(Beginning of GIVEN RECORDS)
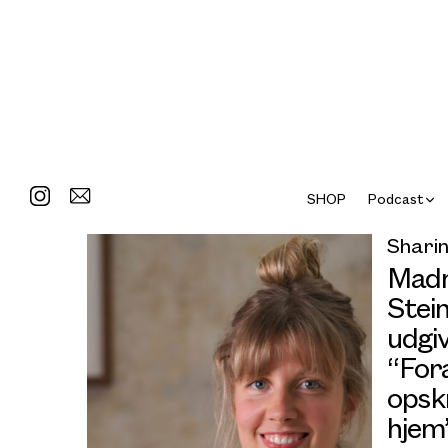
SHOP
Podcast
Sharin
Madm
Stei
udgi
“Foræ
opsk
hjem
(End of GIVEN RECORDS)
--- EXERCISE ---
Output each line above exactly. Skip the images.

--- RESPONSE BOX ---
SHOP
Podcast
Sharin
Madm
Stei
udgi
“Foræ
opsk
hjem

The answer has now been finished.